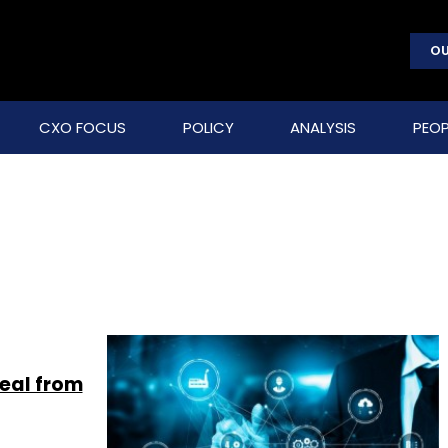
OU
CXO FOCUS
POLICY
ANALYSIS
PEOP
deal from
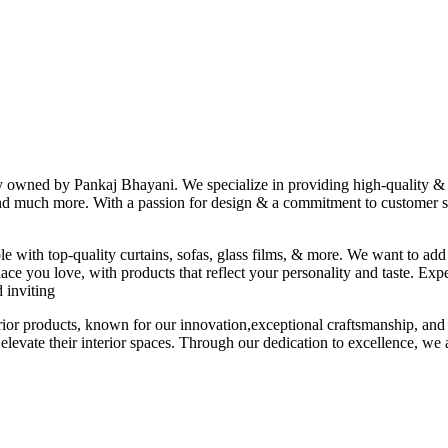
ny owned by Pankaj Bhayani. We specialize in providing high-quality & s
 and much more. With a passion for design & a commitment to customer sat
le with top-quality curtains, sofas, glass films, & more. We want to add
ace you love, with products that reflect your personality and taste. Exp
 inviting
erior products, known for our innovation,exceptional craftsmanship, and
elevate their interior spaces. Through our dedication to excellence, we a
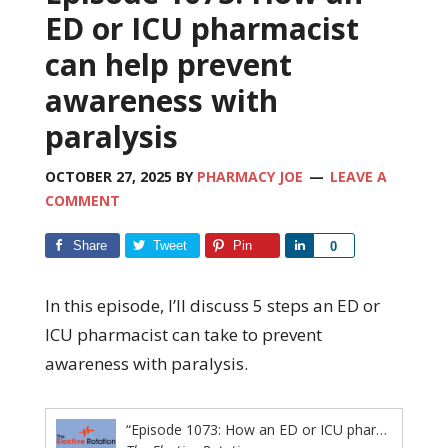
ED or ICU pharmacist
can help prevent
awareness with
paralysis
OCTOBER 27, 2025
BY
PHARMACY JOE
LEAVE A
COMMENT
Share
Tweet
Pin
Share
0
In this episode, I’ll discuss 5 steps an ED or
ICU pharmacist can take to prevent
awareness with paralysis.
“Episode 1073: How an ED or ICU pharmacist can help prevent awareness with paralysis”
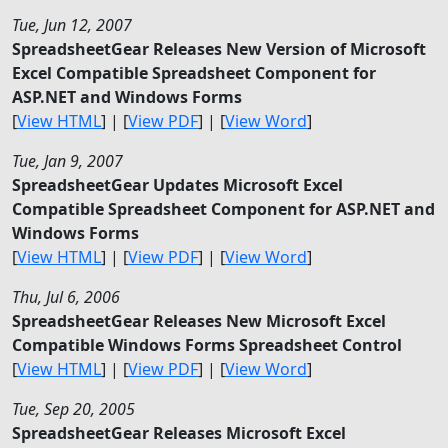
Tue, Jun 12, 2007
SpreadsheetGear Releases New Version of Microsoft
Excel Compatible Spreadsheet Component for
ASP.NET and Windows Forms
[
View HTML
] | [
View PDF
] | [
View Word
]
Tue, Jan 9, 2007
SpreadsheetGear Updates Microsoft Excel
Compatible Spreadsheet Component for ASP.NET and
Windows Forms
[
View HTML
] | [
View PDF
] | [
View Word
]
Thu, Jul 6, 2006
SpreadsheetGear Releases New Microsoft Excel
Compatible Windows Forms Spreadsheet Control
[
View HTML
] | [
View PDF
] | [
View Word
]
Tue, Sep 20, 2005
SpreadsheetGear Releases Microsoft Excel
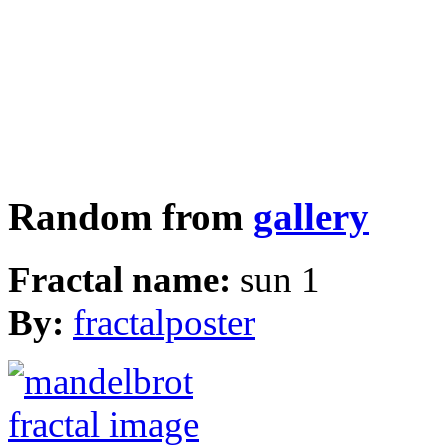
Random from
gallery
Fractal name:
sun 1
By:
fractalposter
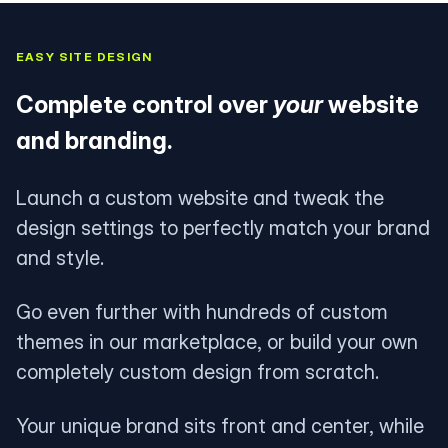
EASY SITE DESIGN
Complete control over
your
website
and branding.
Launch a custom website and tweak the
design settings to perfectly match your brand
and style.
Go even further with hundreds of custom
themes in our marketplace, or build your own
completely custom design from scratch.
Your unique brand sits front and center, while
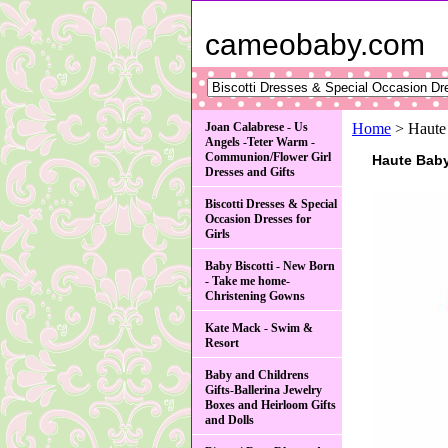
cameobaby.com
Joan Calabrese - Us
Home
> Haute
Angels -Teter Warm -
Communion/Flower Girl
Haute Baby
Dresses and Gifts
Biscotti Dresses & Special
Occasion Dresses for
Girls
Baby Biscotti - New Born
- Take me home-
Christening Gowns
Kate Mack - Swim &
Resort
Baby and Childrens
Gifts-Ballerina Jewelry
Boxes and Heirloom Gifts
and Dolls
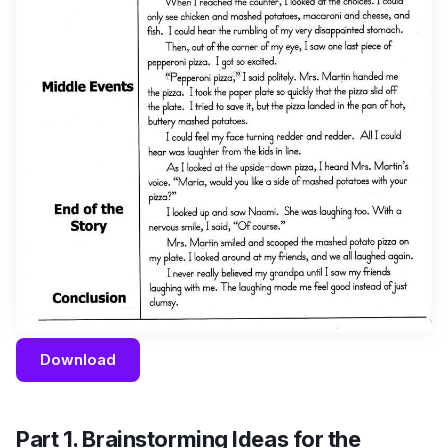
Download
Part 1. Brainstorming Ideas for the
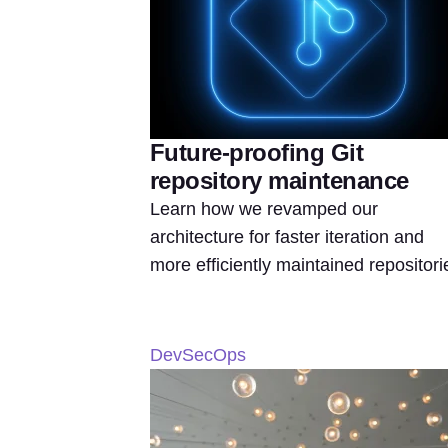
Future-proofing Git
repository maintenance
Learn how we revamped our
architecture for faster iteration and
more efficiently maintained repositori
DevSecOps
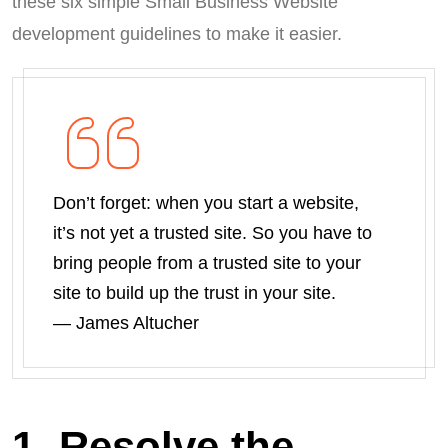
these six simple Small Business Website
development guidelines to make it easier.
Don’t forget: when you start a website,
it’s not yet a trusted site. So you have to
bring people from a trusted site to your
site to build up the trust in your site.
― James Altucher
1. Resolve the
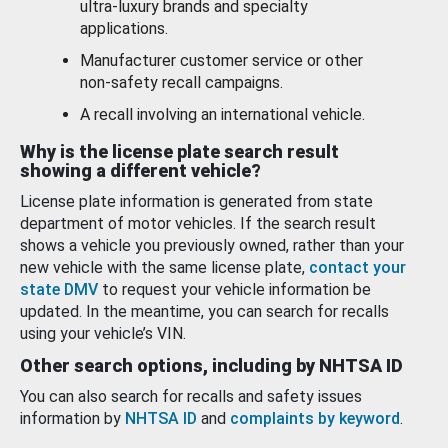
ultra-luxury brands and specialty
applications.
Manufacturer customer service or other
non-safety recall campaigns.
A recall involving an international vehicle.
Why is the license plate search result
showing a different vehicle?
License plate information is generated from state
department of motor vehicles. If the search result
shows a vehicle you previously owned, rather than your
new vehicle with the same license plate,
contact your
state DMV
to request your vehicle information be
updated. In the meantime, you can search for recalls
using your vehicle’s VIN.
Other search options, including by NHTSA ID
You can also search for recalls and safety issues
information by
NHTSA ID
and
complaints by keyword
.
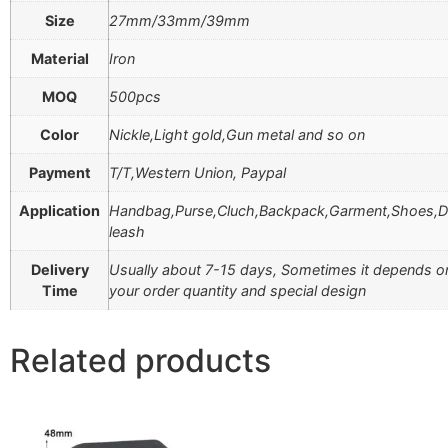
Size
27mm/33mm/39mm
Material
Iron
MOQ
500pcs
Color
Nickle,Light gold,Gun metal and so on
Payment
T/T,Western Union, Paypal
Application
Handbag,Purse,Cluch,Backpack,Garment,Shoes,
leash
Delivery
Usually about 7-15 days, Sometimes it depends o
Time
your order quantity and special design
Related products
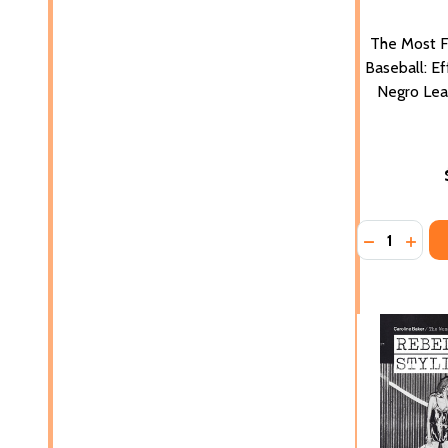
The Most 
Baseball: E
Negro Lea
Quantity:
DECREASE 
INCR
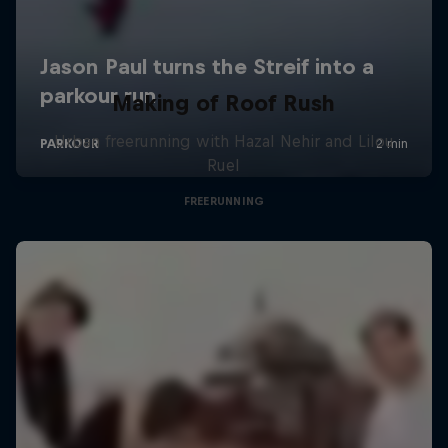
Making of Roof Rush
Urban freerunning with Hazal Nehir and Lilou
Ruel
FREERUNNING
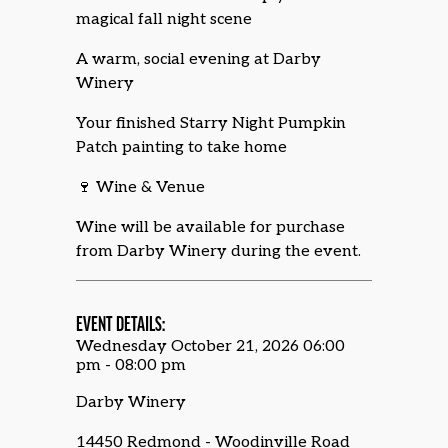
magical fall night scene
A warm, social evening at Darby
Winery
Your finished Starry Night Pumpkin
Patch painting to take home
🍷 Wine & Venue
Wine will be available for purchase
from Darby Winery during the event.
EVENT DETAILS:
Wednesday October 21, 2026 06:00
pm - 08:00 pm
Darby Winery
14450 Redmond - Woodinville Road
=======
WHAT YOU WILL DO: Copy out all of the listing word for word, but skip the images.

WRITTEN ANSWER:
OU
CXO FOCUS
POLICY
ANALYSIS
PEOP
deal from
ny owned by Pankaj Bhayani. We specialize in providing high-quality & s
 and much more. With a passion for design & a commitment to customer sat
le with top-quality curtains, sofas, glass films, & more. We want to add
ace you love, with products that reflect your personality and taste. Exp
 inviting
erior products, known for our innovation,exceptional craftsmanship, and
elevate their interior spaces. Through our dedication to excellence, we a
ED or ICU pharmacist
can help prevent
awareness with
paralysis
OCTOBER 27, 2025
BY
PHARMACY JOE
LEAVE A
COMMENT
Share
Tweet
Pin
Share
0
In this episode, I’ll discuss 5 steps an ED or
ICU pharmacist can take to prevent
awareness with paralysis.
“Episode 1073: How an ED or ICU pharmacist can help prevent awareness with paralysis”
Tue, Jun 12, 2007
SpreadsheetGear Releases New Version of Microsoft
Excel Compatible Spreadsheet Component for
ASP.NET and Windows Forms
[
View HTML
] | [
View PDF
] | [
View Word
]
Tue, Jan 9, 2007
SpreadsheetGear Updates Microsoft Excel
Compatible Spreadsheet Component for ASP.NET and
Windows Forms
[
View HTML
] | [
View PDF
] | [
View Word
]
Thu, Jul 6, 2006
SpreadsheetGear Releases New Microsoft Excel
Compatible Windows Forms Spreadsheet Control
[
View HTML
] | [
View PDF
] | [
View Word
]
Tue, Sep 20, 2005
SpreadsheetGear Releases Microsoft Excel
Random from
gallery
Fractal name:
sun 1
By:
fractalposter
EASY SITE DESIGN
Complete control over
your
website
and branding.
Launch a custom website and tweak the
design settings to perfectly match your brand
and style.
Go even further with hundreds of custom
themes in our marketplace, or build your own
completely custom design from scratch.
Your unique brand sits front and center, while
cameobaby.com
Joan Calabrese - Us
Home
> Haute
Angels -Teter Warm -
Communion/Flower Girl
Haute Baby
Dresses and Gifts
Biscotti Dresses & Special
Occasion Dresses for
Girls
Baby Biscotti - New Born
- Take me home-
Christening Gowns
Kate Mack - Swim &
Resort
Baby and Childrens
Gifts-Ballerina Jewelry
Boxes and Heirloom Gifts
and Dolls
Download
Part 1. Brainstorming Ideas for the
Future-proofing Git
repository maintenance
Learn how we revamped our
architecture for faster iteration and
more efficiently maintained repositori
DevSecOps
these six simple Small Business Website
development guidelines to make it easier.
Don’t forget: when you start a website,
it’s not yet a trusted site. So you have to
bring people from a trusted site to your
site to build up the trust in your site.
― James Altucher
1. Resolve the
ultra-luxury brands and specialty
applications.
Manufacturer customer service or other
non-safety recall campaigns.
A recall involving an international vehicle.
Why is the license plate search result
showing a different vehicle?
License plate information is generated from state
department of motor vehicles. If the search result
shows a vehicle you previously owned, rather than your
new vehicle with the same license plate,
contact your
state DMV
to request your vehicle information be
updated. In the meantime, you can search for recalls
using your vehicle’s VIN.
Other search options, including by NHTSA ID
You can also search for recalls and safety issues
information by
NHTSA ID
and
complaints by keyword
.
Size
27mm/33mm/39mm
Material
Iron
MOQ
500pcs
Color
Nickle,Light gold,Gun metal and so on
Payment
T/T,Western Union, Paypal
Application
Handbag,Purse,Cluch,Backpack,Garment,Shoes,
leash
Delivery
Usually about 7-15 days, Sometimes it depends o
Time
your order quantity and special design
Related products
The Most 
Baseball: E
Negro Lea
Quantity:
DECREASE 
INCR
Making of Roof Rush
Urban freerunning with Hazal Nehir and Lilou
Ruel
FREERUNNING
magical fall night scene
A warm, social evening at Darby
Winery
Your finished Starry Night Pumpkin
Patch painting to take home
🍷 Wine & Venue
Wine will be available for purchase
from Darby Winery during the event.
EVENT DETAILS:
Wednesday October 21, 2026 06:00
pm - 08:00 pm
Darby Winery
14450 Redmond - Woodinville Road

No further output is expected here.